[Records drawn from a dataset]
*-*-*

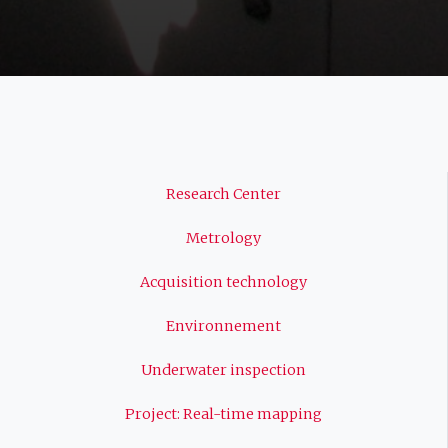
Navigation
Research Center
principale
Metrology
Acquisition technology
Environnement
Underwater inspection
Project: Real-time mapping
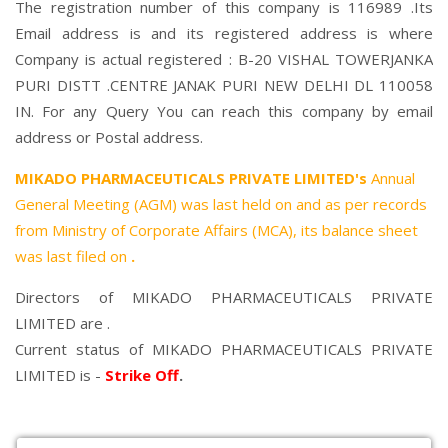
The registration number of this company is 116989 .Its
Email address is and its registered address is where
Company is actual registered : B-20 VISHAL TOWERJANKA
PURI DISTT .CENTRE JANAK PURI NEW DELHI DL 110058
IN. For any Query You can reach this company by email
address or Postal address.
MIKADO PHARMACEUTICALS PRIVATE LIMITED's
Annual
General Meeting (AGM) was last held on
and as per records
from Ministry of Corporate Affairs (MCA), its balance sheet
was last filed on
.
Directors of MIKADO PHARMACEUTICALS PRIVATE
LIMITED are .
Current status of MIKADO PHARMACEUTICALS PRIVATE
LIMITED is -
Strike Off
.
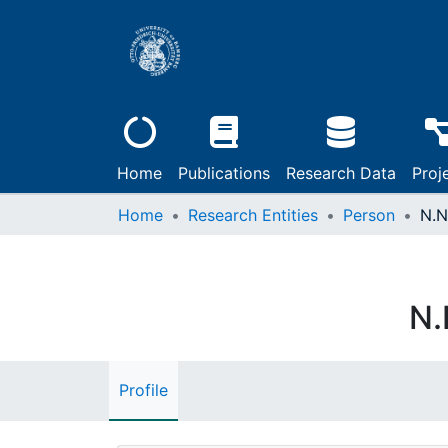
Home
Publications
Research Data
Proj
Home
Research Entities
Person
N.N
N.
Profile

*-*-*

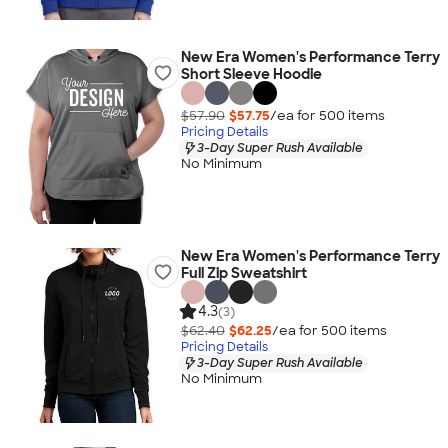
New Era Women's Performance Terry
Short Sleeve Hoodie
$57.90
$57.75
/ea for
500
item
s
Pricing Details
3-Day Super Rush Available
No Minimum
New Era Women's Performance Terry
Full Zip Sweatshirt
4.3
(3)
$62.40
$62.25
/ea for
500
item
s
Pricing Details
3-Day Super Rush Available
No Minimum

*-*-*

In the data above, start at the line that has "address or Postal address.", stop after the line that has "LIMITED are .", and print every line in between exactly as it stands.

address or Postal address.
MIKADO PHARMACEUTICALS PRIVATE LIMITED's
Annual
General Meeting (AGM) was last held on
and as per records
from Ministry of Corporate Affairs (MCA), its balance sheet
was last filed on
.
Directors of MIKADO PHARMACEUTICALS PRIVATE
LIMITED are .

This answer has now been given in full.